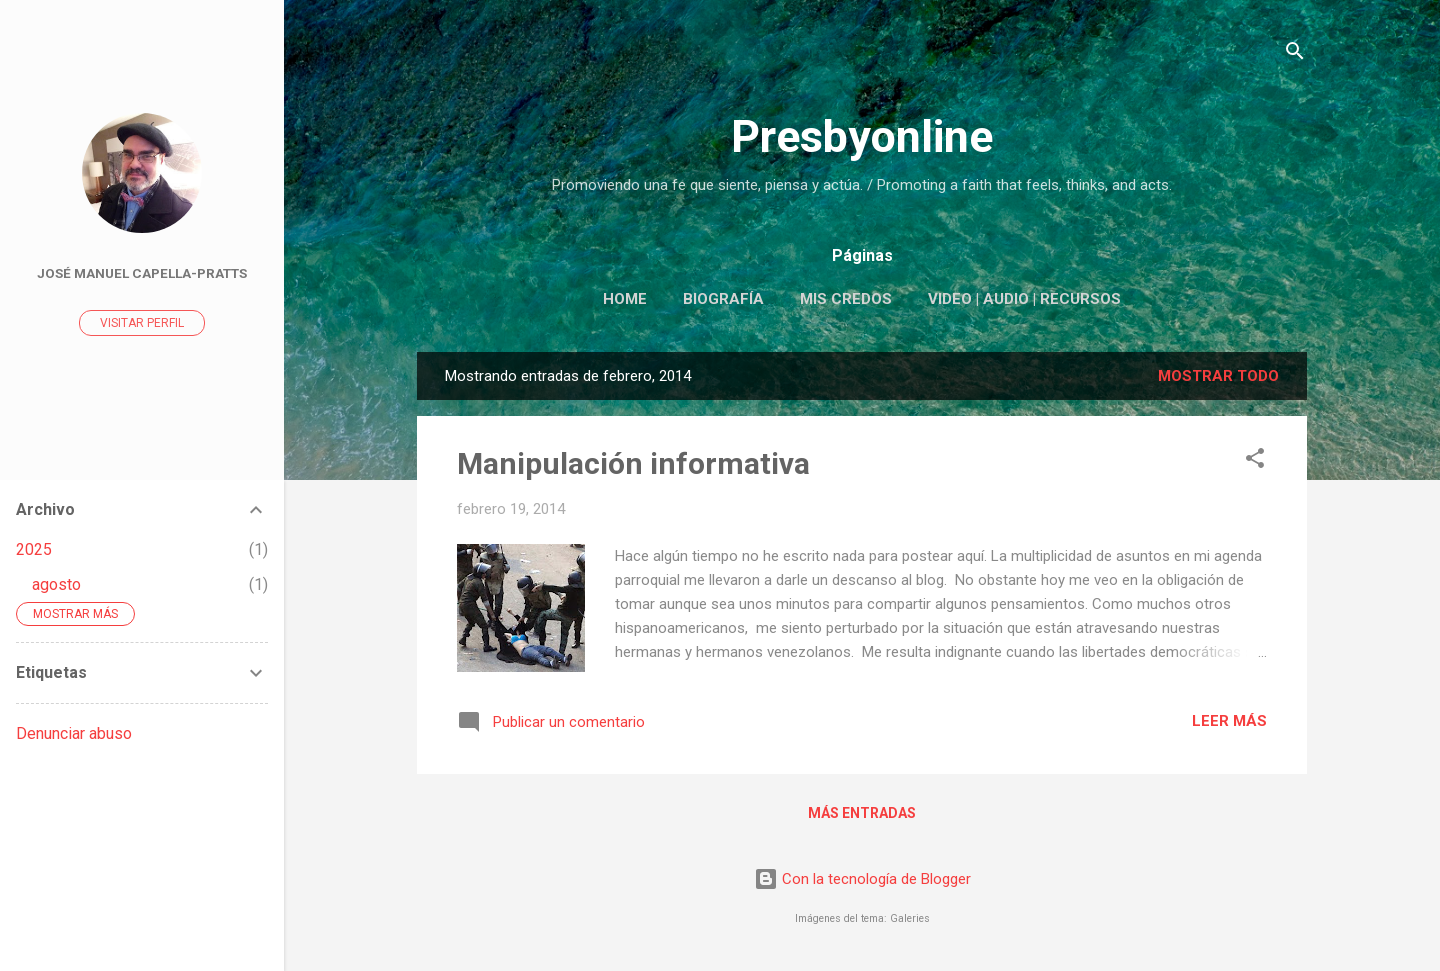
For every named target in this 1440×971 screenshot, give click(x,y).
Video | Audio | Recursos (1024, 299)
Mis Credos (846, 299)
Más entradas (862, 813)
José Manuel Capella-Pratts (142, 273)
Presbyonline (862, 136)
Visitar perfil (142, 323)
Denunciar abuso (74, 733)
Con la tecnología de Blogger (862, 879)
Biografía (723, 299)
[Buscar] (1295, 54)
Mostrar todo (1218, 376)
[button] (1255, 461)
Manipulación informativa (633, 463)
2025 (34, 549)
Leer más (1229, 721)
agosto (56, 584)
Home (625, 299)
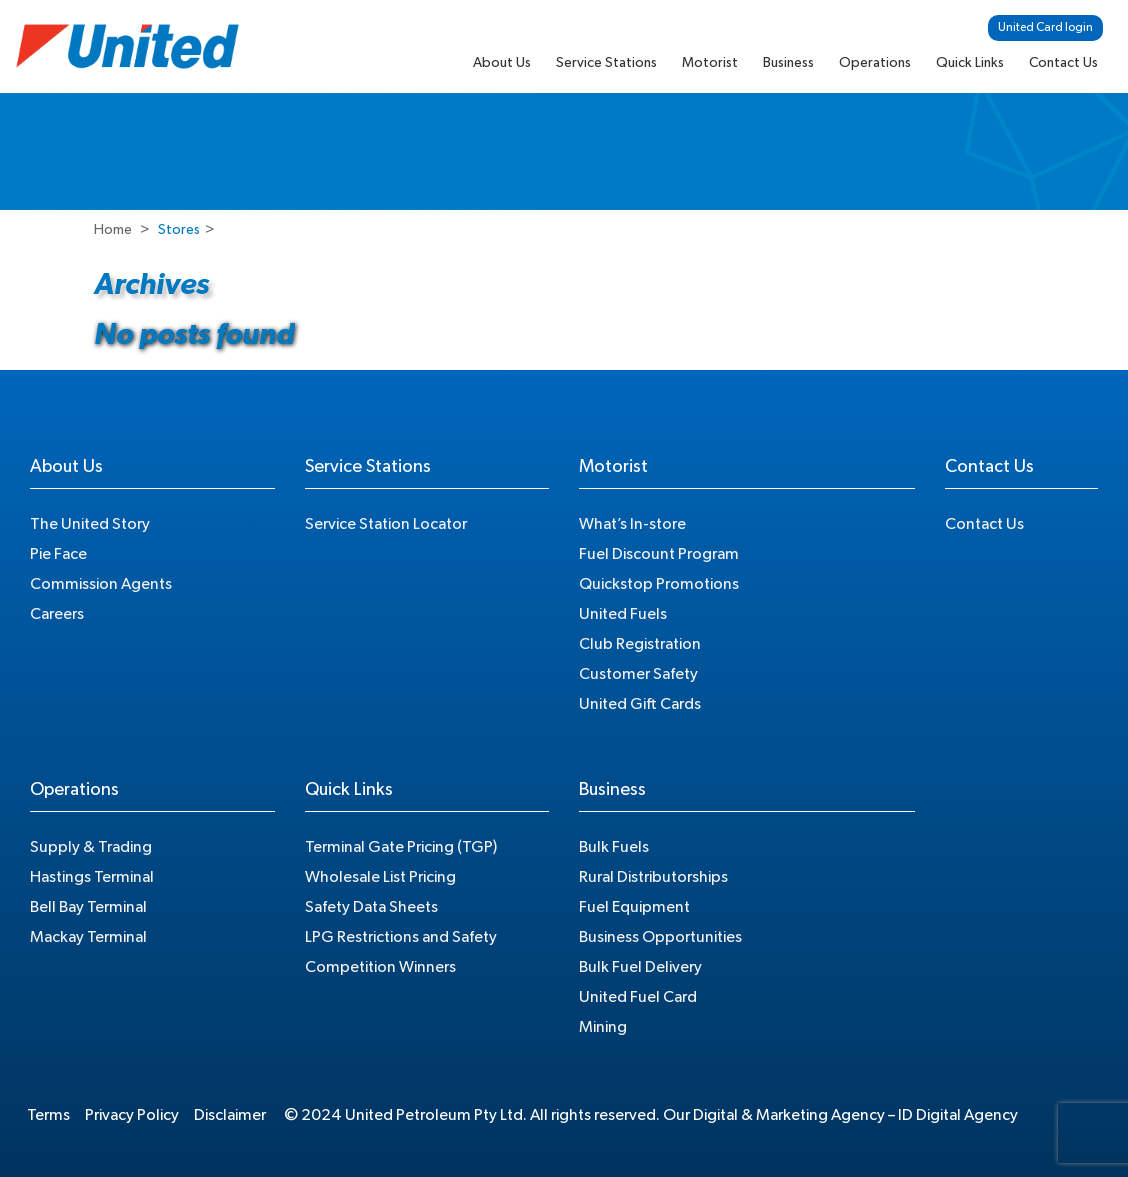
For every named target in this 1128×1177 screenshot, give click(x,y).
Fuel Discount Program (659, 554)
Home (113, 230)
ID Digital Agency (958, 1115)
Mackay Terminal (88, 937)
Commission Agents (101, 584)
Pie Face (58, 554)
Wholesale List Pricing (380, 877)
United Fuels (623, 614)
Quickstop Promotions (659, 584)
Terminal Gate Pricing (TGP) (401, 847)
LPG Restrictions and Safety (401, 937)
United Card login (1045, 27)
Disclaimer (230, 1115)
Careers (57, 614)
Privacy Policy (132, 1115)
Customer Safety (638, 674)
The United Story (90, 524)
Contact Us (1063, 63)
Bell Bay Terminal (88, 907)
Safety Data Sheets (371, 907)
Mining (603, 1027)
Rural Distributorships (653, 877)
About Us (502, 63)
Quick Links (970, 63)
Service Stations (606, 63)
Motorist (710, 63)
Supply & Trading (91, 847)
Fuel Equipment (634, 907)
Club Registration (640, 644)
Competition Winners (380, 967)
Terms (48, 1115)
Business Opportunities (660, 937)
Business (788, 63)
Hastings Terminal (92, 877)
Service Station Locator (386, 524)
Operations (875, 63)
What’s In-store (632, 524)
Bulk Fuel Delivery (640, 967)
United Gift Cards (640, 704)
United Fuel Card (638, 997)
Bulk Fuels (614, 847)
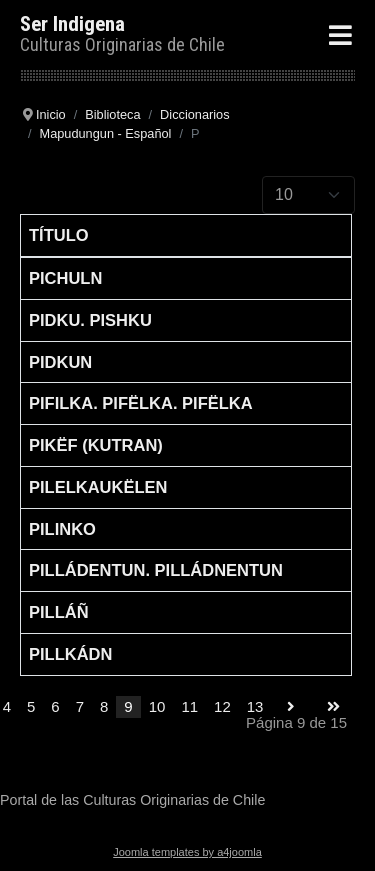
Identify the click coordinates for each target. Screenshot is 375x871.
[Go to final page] (333, 707)
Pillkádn (70, 654)
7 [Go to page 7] (80, 706)
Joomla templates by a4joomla (187, 852)
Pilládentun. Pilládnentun (156, 570)
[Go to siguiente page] (291, 707)
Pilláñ (59, 612)
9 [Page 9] (128, 706)
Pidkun (60, 362)
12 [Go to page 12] (222, 706)
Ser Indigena (72, 24)
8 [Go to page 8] (104, 706)
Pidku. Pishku (90, 320)
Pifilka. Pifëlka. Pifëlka (141, 403)
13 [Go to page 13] (255, 706)
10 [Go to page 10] (157, 706)
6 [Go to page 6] (55, 706)
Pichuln (65, 278)
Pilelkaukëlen (98, 487)
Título (59, 235)
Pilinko (62, 529)
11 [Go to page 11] (189, 706)
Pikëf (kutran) (96, 445)
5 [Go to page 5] (31, 706)
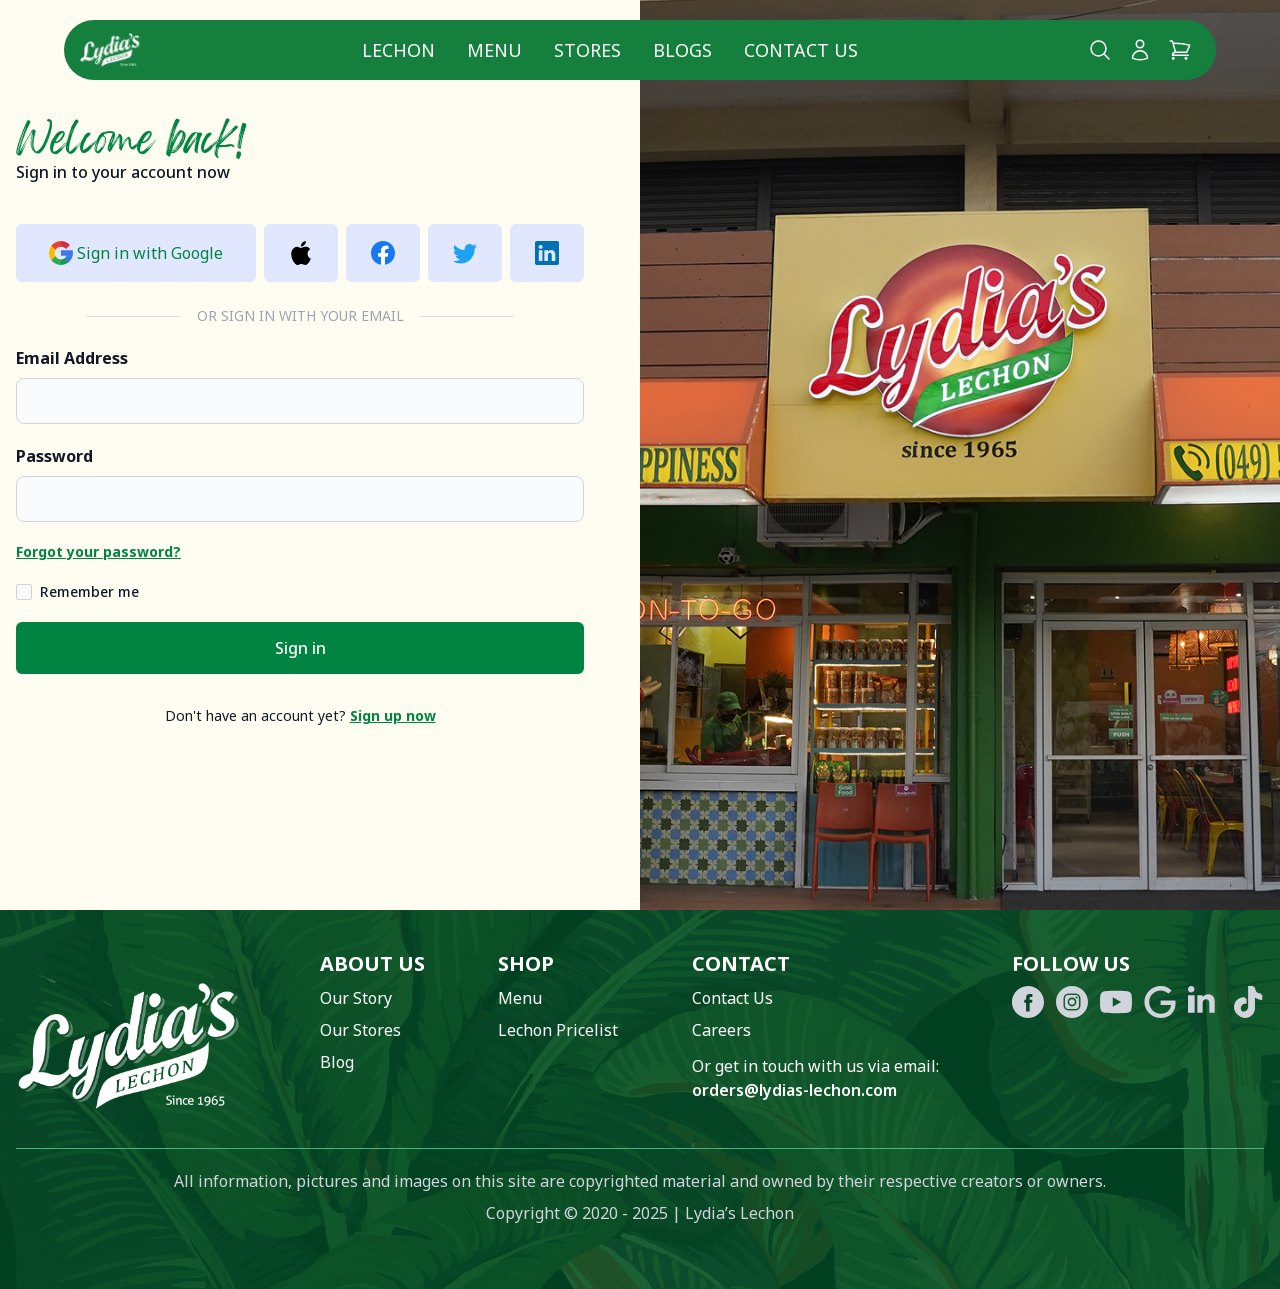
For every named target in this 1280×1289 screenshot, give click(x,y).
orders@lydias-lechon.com (794, 1090)
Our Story (356, 998)
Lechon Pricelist (558, 1030)
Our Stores (360, 1030)
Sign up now (393, 715)
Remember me (89, 591)
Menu (494, 50)
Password (54, 456)
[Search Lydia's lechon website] (1100, 50)
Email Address (72, 358)
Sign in (300, 648)
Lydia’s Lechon (739, 1213)
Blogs (682, 50)
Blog (337, 1062)
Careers (721, 1030)
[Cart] (1180, 50)
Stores (587, 50)
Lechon (398, 50)
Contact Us (801, 50)
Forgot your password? (98, 551)
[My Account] (1140, 50)
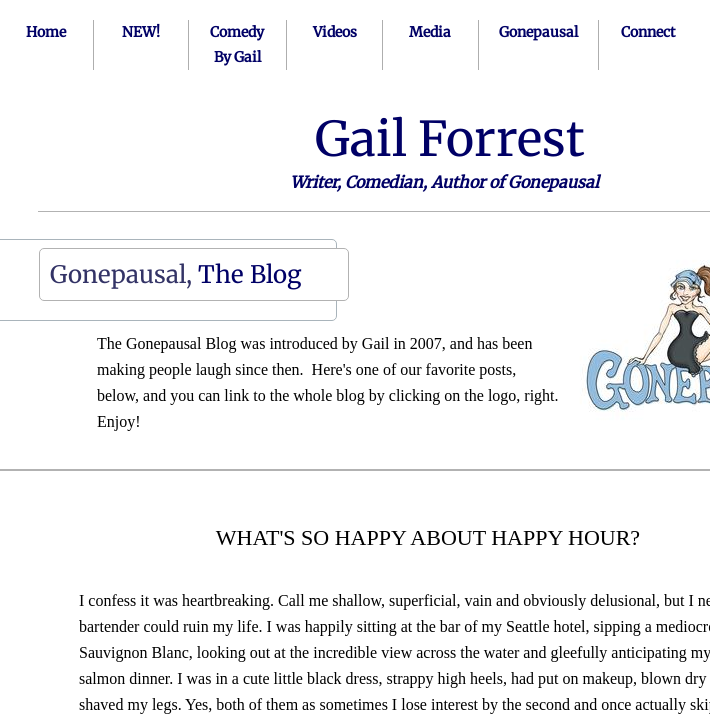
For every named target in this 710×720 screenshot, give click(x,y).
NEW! (141, 32)
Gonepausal (538, 32)
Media (430, 32)
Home (46, 32)
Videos (335, 32)
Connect (648, 32)
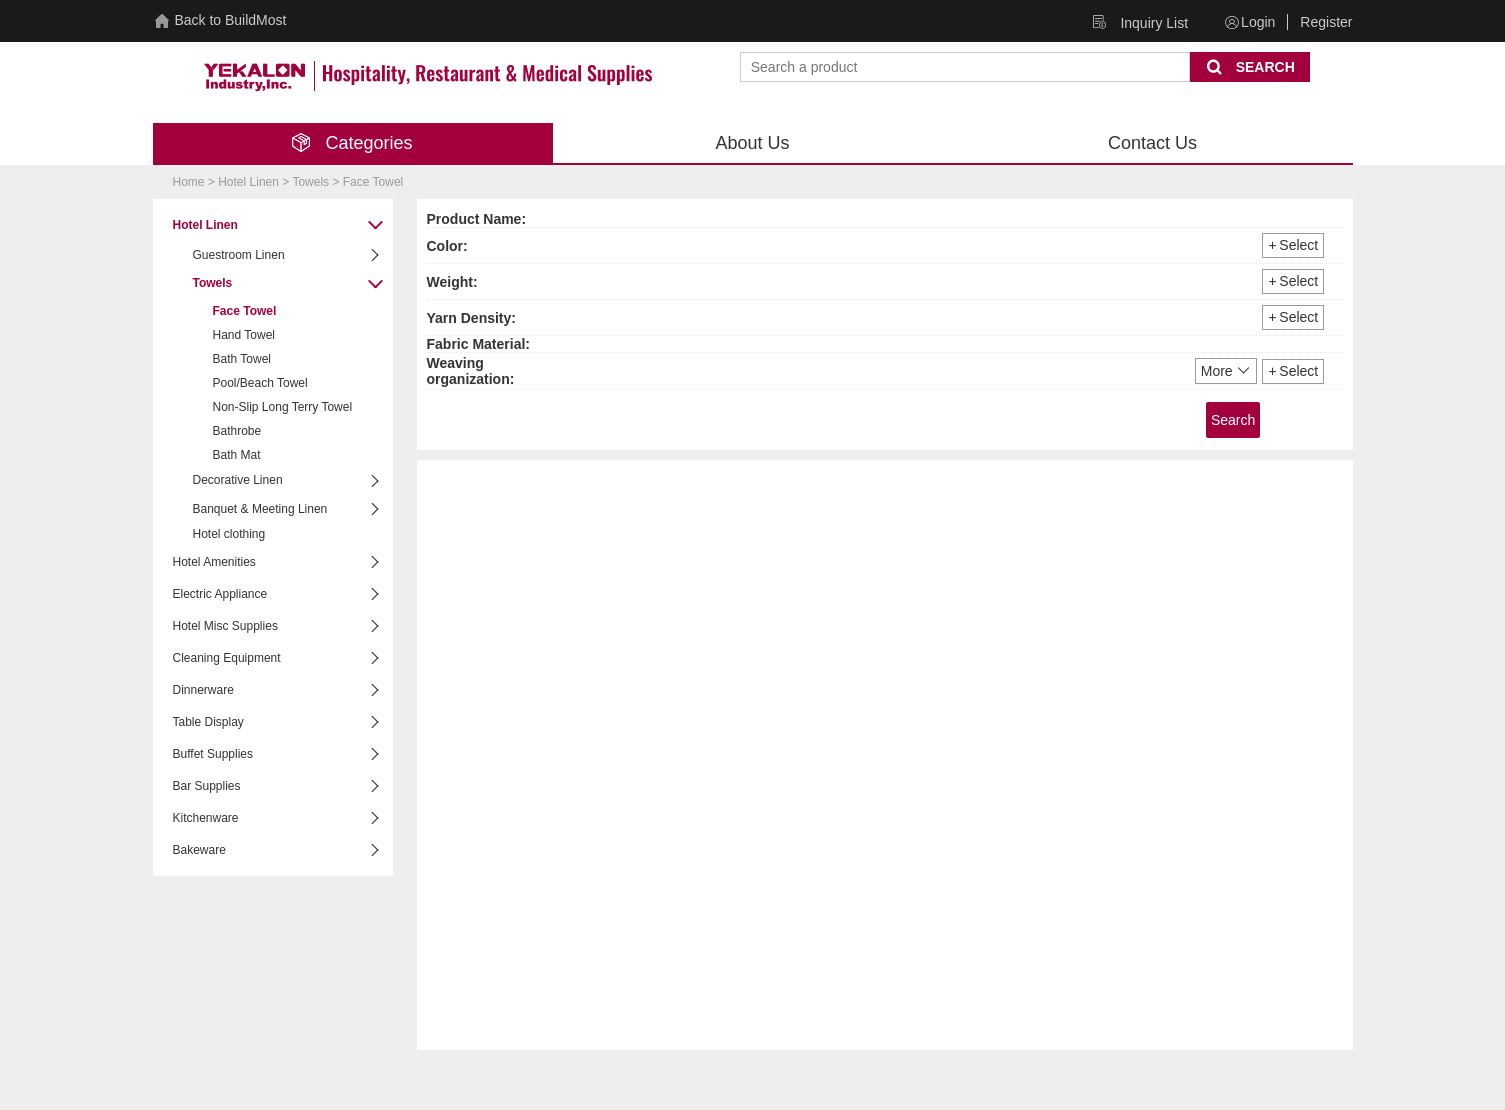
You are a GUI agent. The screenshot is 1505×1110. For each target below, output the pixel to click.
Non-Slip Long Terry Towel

..............................

# [WORK INSTRUCTIONS]
What belongs in the answer is each line above from the line with "Motorist (710, 63)" to the line with "Lechon Pricelist (558, 1030)", inclusive, reproduced exactly and free of pictures.

# [EXERCISE SOLUTION]
Motorist (710, 63)
Supply & Trading (91, 847)
Fuel Equipment (634, 907)
Club Registration (640, 644)
Competition Winners (380, 967)
Terms (48, 1115)
Business Opportunities (660, 937)
Business (788, 63)
Hastings Terminal (92, 877)
Service Station Locator (386, 524)
Operations (875, 63)
What’s In-store (632, 524)
Bulk Fuel Delivery (640, 967)
United Gift Cards (640, 704)
United Fuel Card (638, 997)
Bulk Fuels (614, 847)
Identify the click coordinates for each target. Screenshot is 375x871.
[Go to final page] (333, 707)
Pillkádn (70, 654)
7 [Go to page 7] (80, 706)
Joomla templates by a4joomla (187, 852)
Pilládentun. Pilládnentun (156, 570)
[Go to siguiente page] (291, 707)
Pilláñ (59, 612)
9 [Page 9] (128, 706)
Pidkun (60, 362)
12 [Go to page 12] (222, 706)
Ser Indigena (72, 24)
8 [Go to page 8] (104, 706)
Pidku. Pishku (90, 320)
Pifilka. Pifëlka. Pifëlka (141, 403)
13 [Go to page 13] (255, 706)
10 [Go to page 10] (157, 706)
6 [Go to page 6] (55, 706)
Pichuln (65, 278)
Pilelkaukëlen (98, 487)
Título (59, 235)
Pilinko (62, 529)
11 [Go to page 11] (189, 706)
Pikëf (kutran) (96, 445)
5 [Go to page 5] (31, 706)
For every named target in this 1280×1289 screenshot, give click(x,y).
orders@lydias-lechon.com (794, 1090)
Our Story (356, 998)
Lechon Pricelist (558, 1030)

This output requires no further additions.